Im Juli 2019 deckten IT-Sicherheitsforscher den Einsatz von FinSpy durch Myanmar auf, einem Land, das Gräueltaten gegen die Rohingya-Minderheit verübt hat und regelmäßig Journalisten, Aktivisten und sogar Satiregruppen verfolgt. In der Türkei wurde FinSpy während einer Protestaktion im Jahr 2017 gegen die wichtigste Oppositionspartei eingesetzt. Im Jahr 2018 stritt der damals amtierende türkische Kommunikationsminister den Einsatz von FinSpy jedoch ab. Ein weiteres Jahr später leitete die Staatsanwaltschaft München Ermittlungen ein, die klären sollen, ob sich FinFisher strafbar gemacht hat, indem es seine leistungsstarke Spionage-Software ohne Erlaubnis an die Türkei lieferte. Im April 2019 ging Hacking Team in den Besitz von Memento Labs über. In einer Stellungnahme gegenüber Human Rights Watch erklärte das Unternehmen, man könne sich nicht zu den Aktivitäten von Hacking Team äußern und verfüge über neue Richtlinien und Prozeduren um zu prüfen, welche Folgen Verkäufe für die Menschenrechte haben. FinFisher reagierte nicht auf eine Bitte um Stellungnahme.

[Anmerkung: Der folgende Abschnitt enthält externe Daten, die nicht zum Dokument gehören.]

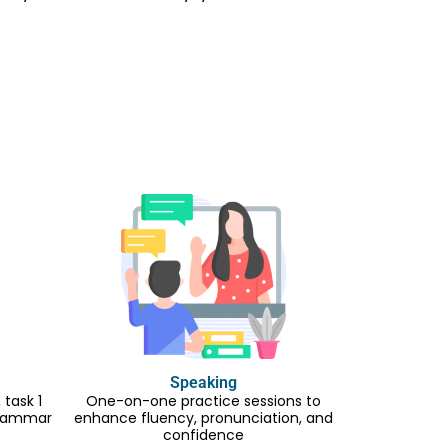
Speaking
task 1
One-on-one practice sessions to
 grammar
enhance fluency, pronunciation, and
confidence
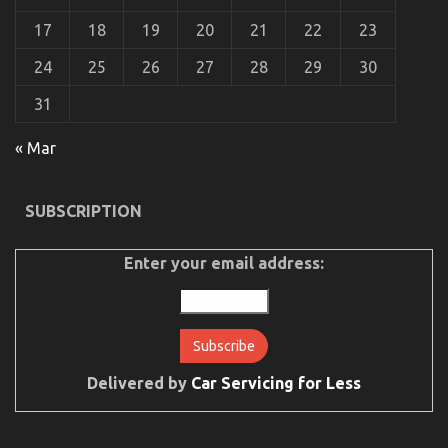
That No-one Is Letting You Know
17
18
19
20
21
22
23
on
30/09/2021
Comments Off
The
24
25
26
27
28
29
30
Plain
Fact
31
About
Cheaper
« Mar
Car
Rental
Service
That
SUBSCRIPTION
No-
one
Is
Enter your email address:
Letting
You
Know
Delivered by
Car Servicing for Less
The Idiot’s Guide To Cheaper Car Rental Service
Explained
on
30/04/2022
Comments Off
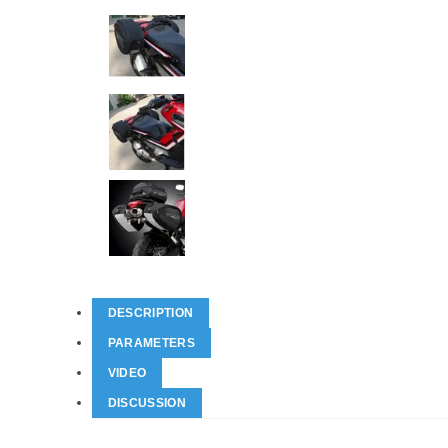
DESCRIPTION
PARAMETERS
VIDEO
DISCUSSION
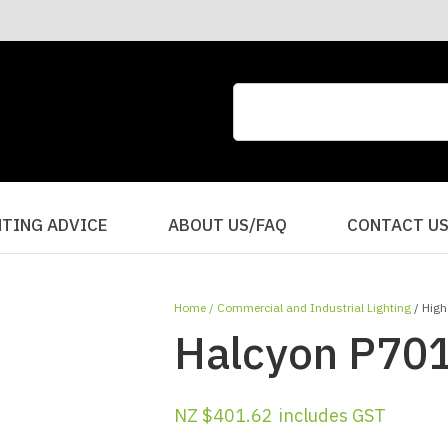
CLOSE
QUESTIONS?
Your
Your
Name
*
Email
*
Your
HTING ADVICE
ABOUT US/FAQ
CONTACT U
Question
*
Home
Commercial and Industrial Lighting
High
Halcyon P701
NZ $401.62
includes GST
I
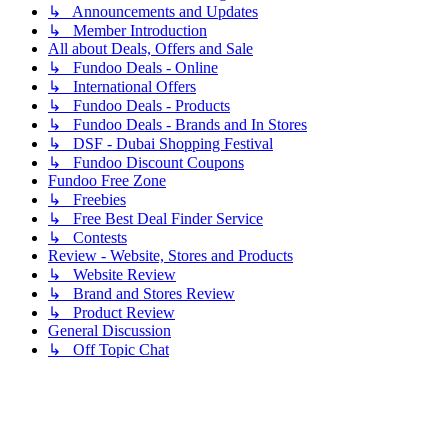
↳ Announcements and Updates
↳ Member Introduction
All about Deals, Offers and Sale
↳ Fundoo Deals - Online
↳ International Offers
↳ Fundoo Deals - Products
↳ Fundoo Deals - Brands and In Stores
↳ DSF - Dubai Shopping Festival
↳ Fundoo Discount Coupons
Fundoo Free Zone
↳ Freebies
↳ Free Best Deal Finder Service
↳ Contests
Review - Website, Stores and Products
↳ Website Review
↳ Brand and Stores Review
↳ Product Review
General Discussion
↳ Off Topic Chat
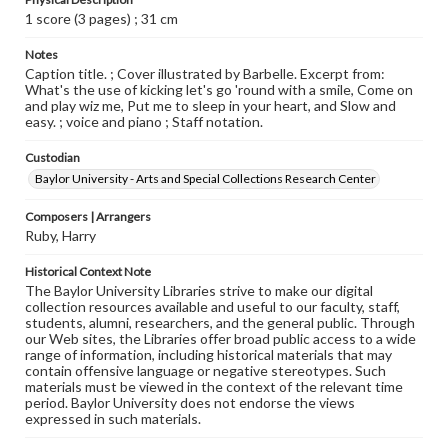
1 score (3 pages) ; 31 cm
Notes
Caption title. ; Cover illustrated by Barbelle. Excerpt from:
What's the use of kicking let's go 'round with a smile, Come on
and play wiz me, Put me to sleep in your heart, and Slow and
easy. ; voice and piano ; Staff notation.
Custodian
Baylor University - Arts and Special Collections Research Center
Composers | Arrangers
Ruby, Harry
Historical Context Note
The Baylor University Libraries strive to make our digital
collection resources available and useful to our faculty, staff,
students, alumni, researchers, and the general public. Through
our Web sites, the Libraries offer broad public access to a wide
range of information, including historical materials that may
contain offensive language or negative stereotypes. Such
materials must be viewed in the context of the relevant time
period. Baylor University does not endorse the views
expressed in such materials.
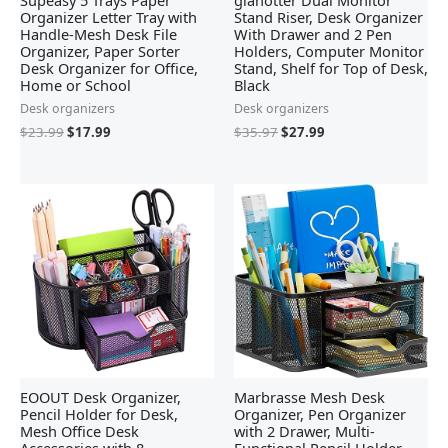
Supeasy 5 Trays Paper
gianotter Dual Monitor
Organizer Letter Tray with
Stand Riser, Desk Organizer
Handle-Mesh Desk File
With Drawer and 2 Pen
Organizer, Paper Sorter
Holders, Computer Monitor
Desk Organizer for Office,
Stand, Shelf for Top of Desk,
Home or School
Black
Desk organizers
Desk organizers
$
23.99
$
17.99
$
35.97
$
27.99
EOOUT Desk Organizer,
Marbrasse Mesh Desk
Pencil Holder for Desk,
Organizer, Pen Organizer
Mesh Office Desk
with 2 Drawer, Multi-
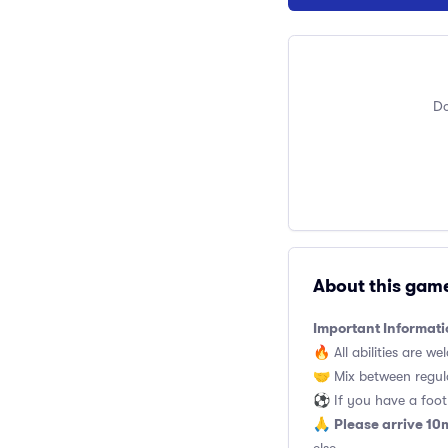
Do
About this gam
Important Informati
🔥 All abilities are we
🤝 Mix between regul
⚽️ If you have a footb
Please arrive 10
🙏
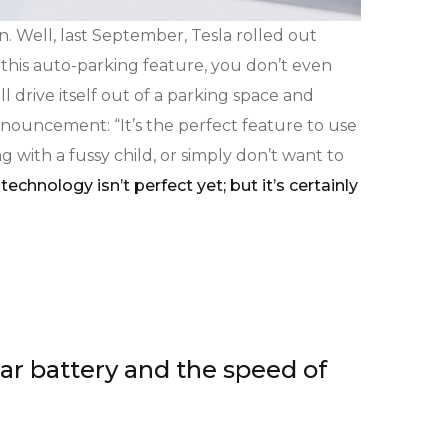
n. Well, last September, Tesla rolled out
 this auto-parking feature, you don’t even
l drive itself out of a parking space and
nouncement: “It’s the perfect feature to use
g with a fussy child, or simply don’t want to
technology isn’t perfect yet; but it’s certainly
car battery and the speed of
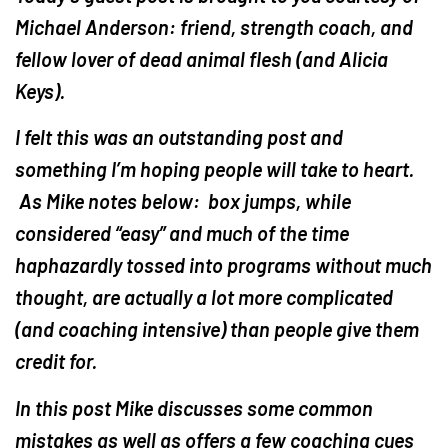
Michael Anderson: friend, strength coach, and
fellow lover of dead animal flesh (and Alicia
Keys).
I felt this was an outstanding post and
something I’m hoping people will take to heart.
As Mike notes below: box jumps, while
considered “easy” and much of the time
haphazardly tossed into programs without much
thought, are actually a lot more complicated
(and coaching intensive) than people give them
credit for.
In this post Mike discusses some common
mistakes as well as offers a few coaching cues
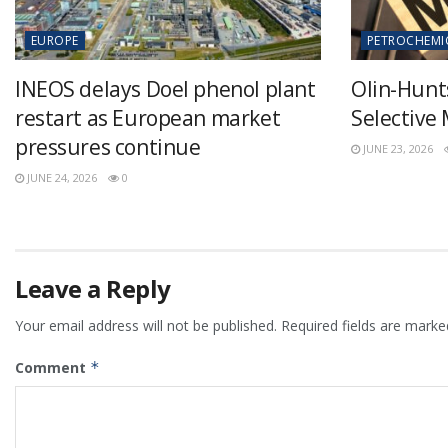
EUROPE
PETROCHEMI
INEOS delays Doel phenol plant
Olin-Hunt
restart as European market
Selective
pressures continue
JUNE 23, 2026
JUNE 24, 2026
0
Leave a Reply
Your email address will not be published.
Required fields are mark
Comment
*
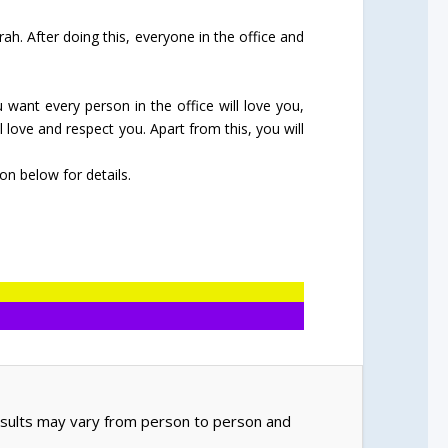
ah. After doing this, everyone in the office and
u want every person in the office will love you,
 love and respect you. Apart from this, you will
n below for details.
Results may vary from person to person and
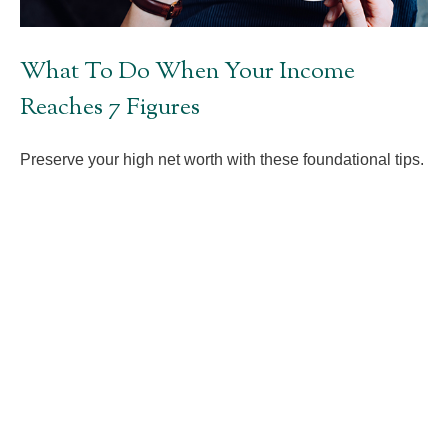
What To Do When Your Income
Reaches 7 Figures
Preserve your high net worth with these foundational tips.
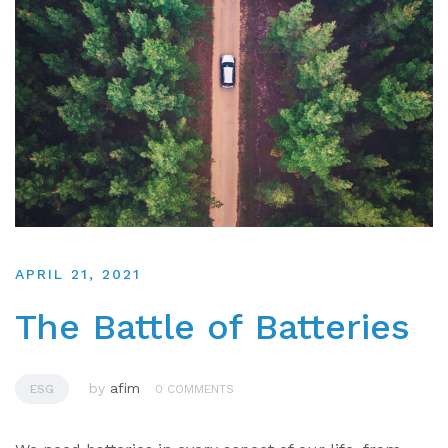
APRIL 21, 2021
The Battle of Batteries
by
afim
ESG
0 COMMENTS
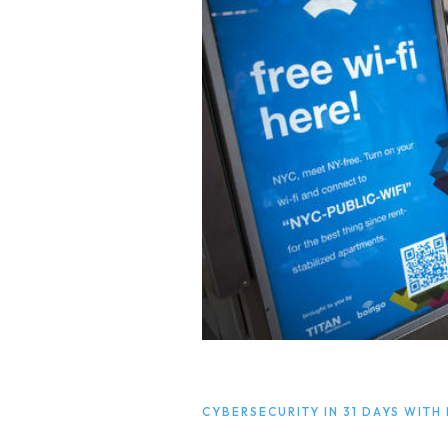
CYBERSECURITY IN 31 DAYS WITH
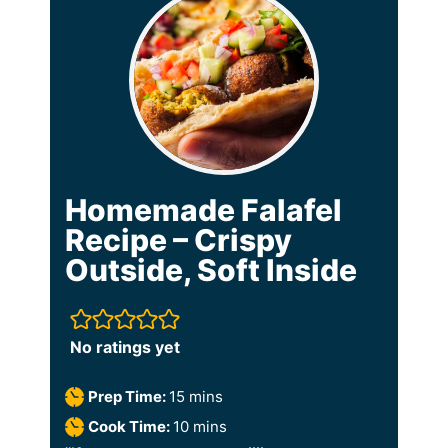
Homemade Falafel
Recipe – Crispy
Outside, Soft Inside
No ratings yet
m
Prep Time:
15
mins
i
m
Cook Time:
10
mins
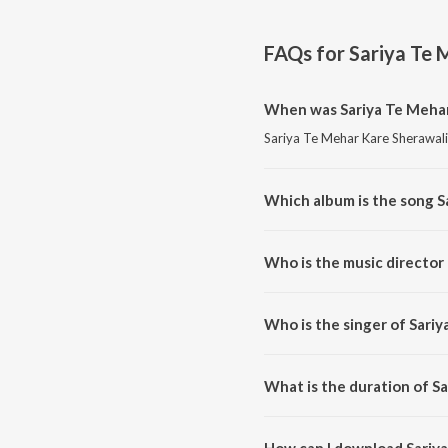
FAQs for
Sariya Te 
When was Sariya Te Mehar
Sariya Te Mehar Kare Sherawali 
Which album is the song S
Sariya Te Mehar Kare Sherawali
Who is the music director
Sariya Te Mehar Kare Sherawal
Who is the singer of Sari
Sariya Te Mehar Kare Sherawali 
What is the duration of S
The duration of the song Sariya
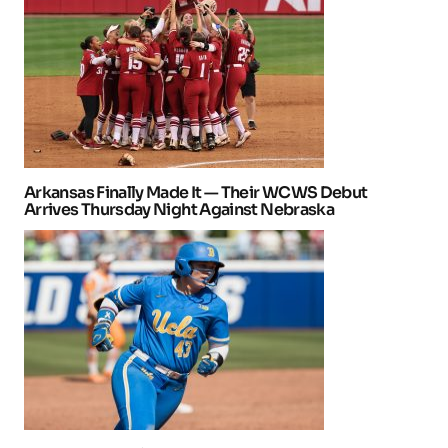
Arkansas Finally Made It — Their WCWS Debut
Arrives Thursday Night Against Nebraska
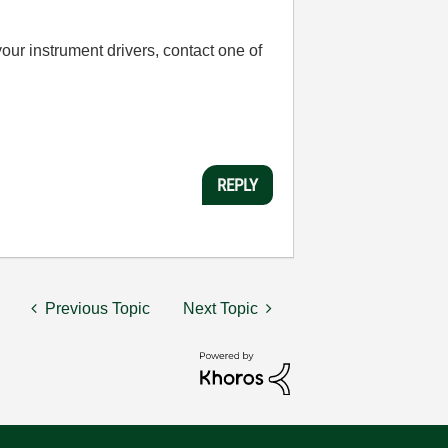
your instrument drivers, contact one of
REPLY
Previous Topic
Next Topic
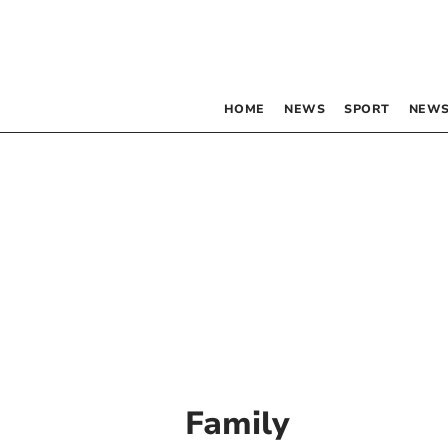
HOME
NEWS
SPORT
NEWS
Family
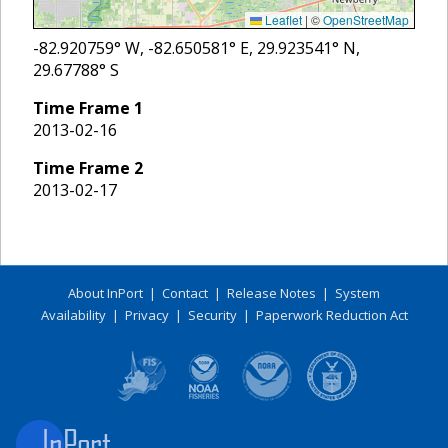
Leaflet
|
©
OpenStreetMap
-82.920759
° W,
-82.650581
° E,
29.923541
° N,
29.67788
° S
Time Frame
1
2013-02-16
Time Frame
2
2013-02-17
About InPort
|
Contact
|
Release Notes
|
System
Availability
|
Privacy
|
Security
|
Paperwork Reduction Act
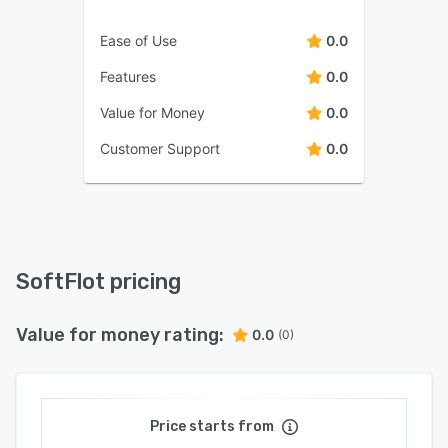
Ease of Use
0.0
Features
0.0
Value for Money
0.0
Customer Support
0.0
SoftFlot pricing
Value for money rating:
0.0
(0)
Price starts from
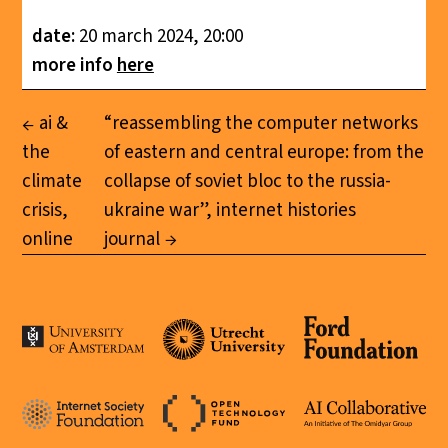
date:
20 march 2024, 20:00
more info
here
ai &
“reassembling the computer networks
the
of eastern and central europe: from the
climate
collapse of soviet bloc to the russia-
crisis,
ukraine war”, internet histories
online
journal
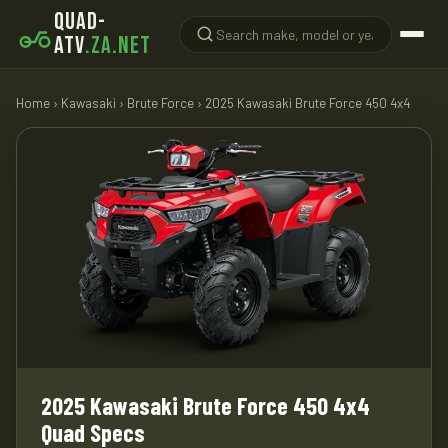
QUAD-
ATV
.ZA.NET
Home
›
Kawasaki
›
Brute Force
› 2025 Kawasaki Brute Force 450 4x4
2025 Kawasaki Brute Force 450 4x4
Quad Specs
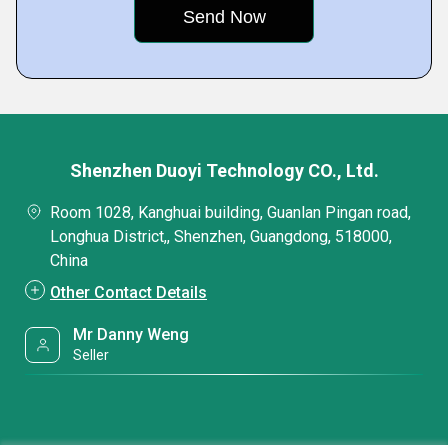
Shenzhen Duoyi Technology CO., Ltd.
Room 1028, Kanghuai building, Guanlan Pingan road,
Longhua District,, Shenzhen, Guangdong, 518000,
China
Other Contact Details
Mr Danny Weng
Seller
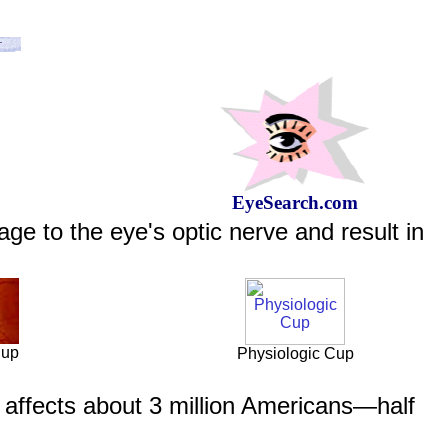
EyeSearch.com
e to the eye's optic nerve and result in
Cup
Physiologic Cup
affects about 3 million Americans—half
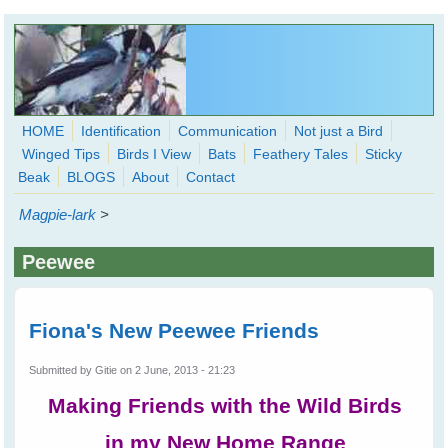
Skip to main content
HOME
Identification
Communication
Not just a Bird
Winged Tips
Birds I View
Bats
Feathery Tales
Sticky
WingedHearts.org
Beak
BLOGS
About
Contact
Wild Birds Families - More love than you thought possible
Magpie-lark
>
Search
Search
Peewee
form
Fiona's New Peewee Friends
Submitted by
Gitie
on 2 June, 2013 - 21:23
Making Friends with the Wild Birds
in my New Home Range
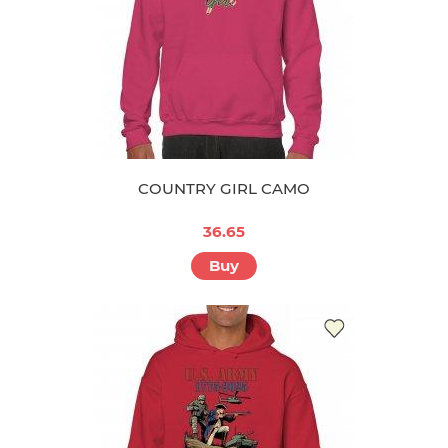
COUNTRY GIRL CAMO
36.65
Buy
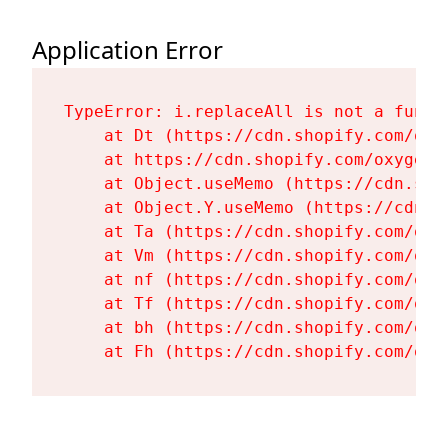
Application Error
TypeError: i.replaceAll is not a functi
    at Dt (https://cdn.shopify.com/oxy
    at https://cdn.shopify.com/oxygen-
    at Object.useMemo (https://cdn.sho
    at Object.Y.useMemo (https://cdn.s
    at Ta (https://cdn.shopify.com/oxy
    at Vm (https://cdn.shopify.com/oxy
    at nf (https://cdn.shopify.com/oxy
    at Tf (https://cdn.shopify.com/oxy
    at bh (https://cdn.shopify.com/oxy
    at Fh (https://cdn.shopify.com/oxy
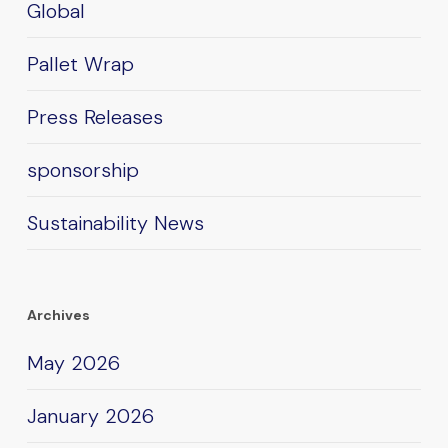
Global
Pallet Wrap
Press Releases
sponsorship
Sustainability News
Archives
May 2026
January 2026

Es ist unklar, ob EU-Mitgliedstaaten auch den Handel mit Spyware der israelischen Firma NSO Group ermöglichen, deren Spähsoftware Pegasus erwiesenermaßen für eine Vielzahl von Angriffen auf zivilgesellschaftliche Akteure genutzt wurde, darunter mindestens 24 Menschenrechtler, Journalisten und Parlamentarier in Mexiko, ein Mitarbeiter von Amnesty International, Ahmed Mansoor, saudische Menschenrechtler und vermeintlich auch der saudische Journalist Jamal Khashoggi, der später ermordet wurde.

In einem Schreiben an Human Rights Watch und andere Organisationen erklärte die europäische Privatkapitalgesellschaft Novalpina Capital, die eine Mehrheitsbeteiligung an NSO Group hält, die Exportbehörden in Zypern und Bulgarien hätten Lizenzen für Produkte der NSO Group ausgestellt. Beide Behörden bestritten diese Aussage.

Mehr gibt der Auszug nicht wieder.